Le titre et sa couverture qui en révèlent peu m’ont intriguée. Ma sœur chasseresse, deuxième roman écrit par Philippe Arseneault, est publié sous Québec Amérique et est sorti en février 2017.
Mise en contexte
Il s’agit de Roé Léry, un auteur originaire de La Tuque, qui vit à Pékin depuis 14 ans et qui y exerce le métier de professeur de droit. Il partage sa vie avec Meng Wu, celle qui lui rachetait cette vie dont il était peu friand à la base. En court séjour seul au Québec pour faire la promotion de son roman et aussi dire un dernier au revoir en bonne et due forme à un camarade de classe qui s’est tué, il était maintenant confronté à tout ce qui l’horripile de ce peuple de qui il se dissocie, et ce pourquoi il l’a déserté. Ce sera d’ailleurs le nerf de la guerre du personnage.
Bien qu’il soutienne qu’un Montréalais est quelqu’un que le multiculturalisme a perfectionné moralement, de par la présence d’une constante mixité culturelle, les Canadiens français sont réellement passés à la moulinette dans la tête du protagoniste. Il tient sur eux et sur la langue française des propos éditoriaux sombres et incisifs. On sent aussi qu’il est révolté du peu d’importance accordée à l’éducation et du manque de courage des gens de son propre pays d’origine, en comparant toujours avec sa terre d’accueil tant aimée et quasi parfaite à ses yeux, la Chine.
« Jamais vu autant de triporteurs, une flotte, mais une chose que j’avais vue souvent en Chine, c’était des paysans de soixante-dix ou quatre-vingts ans descendre à pied chaque jour les montagnes (…), et c’était un tout autre spectacle que les conformations difformes de ces (sous-hommes) paresseux d’Hochelaga, leur gros cul flasque répandu sur leur siège de leur coucou comme un soufflé trop cuit. »

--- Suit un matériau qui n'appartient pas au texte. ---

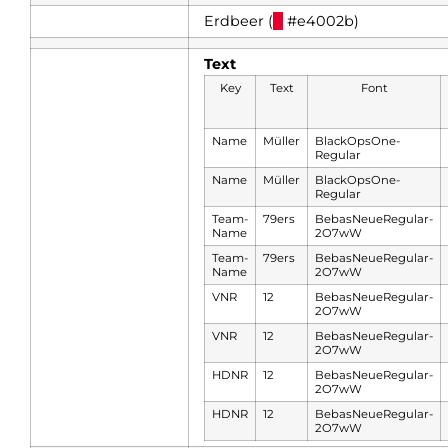
Erdbeer (
█
#e4002b)
Text
Key
Text
Font
Name
Müller
BlackOpsOne-
Regular
Name
Müller
BlackOpsOne-
Regular
Team-
79ers
BebasNeueRegular-
Name
2O7wW
Team-
79ers
BebasNeueRegular-
Name
2O7wW
VNR
12
BebasNeueRegular-
2O7wW
VNR
12
BebasNeueRegular-
2O7wW
HDNR
12
BebasNeueRegular-
2O7wW
HDNR
12
BebasNeueRegular-
2O7wW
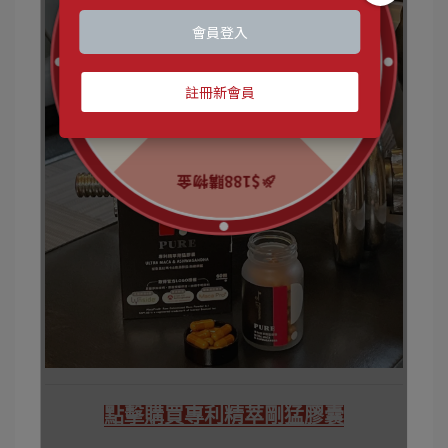
點擊購買專利精萃剛猛膠囊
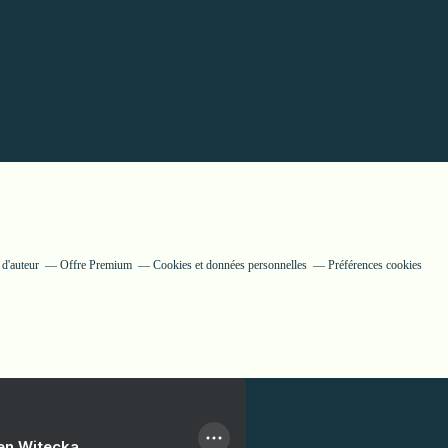
 d'auteur
Offre Premium
Cookies et données personnelles
Préférences cookies
ien Witecka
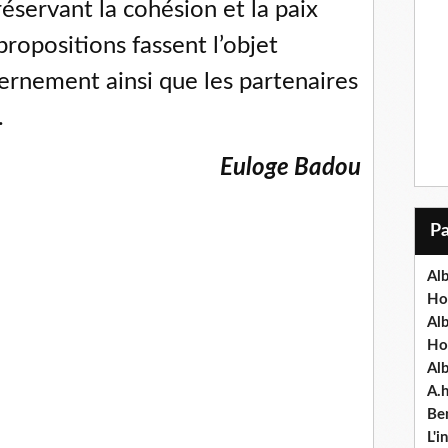
réservant la cohésion et la paix
 propositions fassent l’objet
ernement ainsi que les partenaires
.
Euloge Badou
Alb
Ho
Al
Ho
Al
A.
Ben
L'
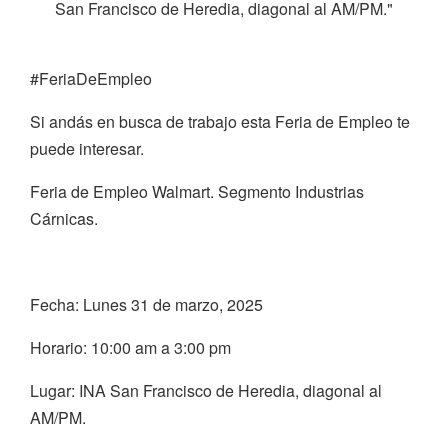
San Francisco de Heredia, diagonal al AM/PM."
#FeriaDeEmpleo
Si andás en busca de trabajo esta Feria de Empleo te
puede interesar.
Feria de Empleo Walmart. Segmento Industrias
Cárnicas.
Fecha: Lunes 31 de marzo, 2025
Horario: 10:00 am a 3:00 pm
Lugar: INA San Francisco de Heredia, diagonal al
AM/PM.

Un séjour qui promet donc d’être confrontant pour Roé!
La table est mise dès les premières pages et les propos incendiaires vont demeurer présents tout au long du roman. Puis, dans un café Internet de l’est de Montréal, il ouvre ses courriels et apprend que Meng Wu le quitte. S’ensuivent des jours noirs vécus dans un Québec qu’il n’aime pas, mais il va se reprendre en mains, grâce à la musique et à la lecture, à la Grande Bibliothèque. Tranquillement, il sort la tête hors de l’eau.
Une soirée arrosée, un appétit sexuel éveillé et une visite dans un salon de massage de la rue Crescent deviennent le nouveau départ d’une quête pour le moins inusité pour Roé et une certaine masseuse doctorante, ayant un lien avec rien de moins que la dépouille de LA Jeanne Mance, sise au coin de Des Pins et Saint-Urbain. S’enclenche une suite d’événements qui m’a fait tourner plus rapidement les pages à partir de là.
La narration est au « je ». L’auteur, tout comme le protagoniste, a vécu et travaillé en Chine. Les comparaisons entre les deux peuples viennent donc d’observations de l’auteur et bien que les propos soient souvent dérangeants, puisqu’il s’agit de critiques acerbes du peuple dont nous faisons partie comme lecteur, on arrive tout de même à apprécier la personnalité de Roé. Ses critiques nous font réfléchir.
Surprenant jusqu’à la fin
Bien qu’au début le rythme puisse paraître lent, lorsqu’on persévère, on y gagne en intérêt plus l’histoire avance. L’envie de tourner les pages demeure et celle de continuer sa lecture ne s’essouffle pas d’une miette. Jusqu’à la toute fin, je voulais connaître la suite. Le sujet proposé par Philippe Arseneault est original et inattendu, difficile à catégoriser, ce qui est à mon avis une super qualité pour une œuvre. Écrit dans un français soigné qui m’a fait voir quelques mots jamais lus auparavant, j’ai trouvé le roman stimulant. Sans que cela n’alourdisse le texte, on arrive facilement à comprendre le sens des mots plus riches grâce au généreux contexte. Lire un roman écrit en langue parlée, comme beaucoup sont publiés en notre ère, peut être réconfortant, mais s’enrichir le vocabulaire est aussi un beau boni quand on lit. Si vous avez envie de vous laisser entraîner dans une histoire insolite, Ma sœur chasseresse saura vous dépayser dans votre propre ville.
Aimez-vous lire des romans dont l’histoire se passe dans des quartiers réels?
Philippe Arseneault a gagné le prix Robert-Cliche en 2013, pour son premier roman, Zora, un conte cruel, aux éditions VLB.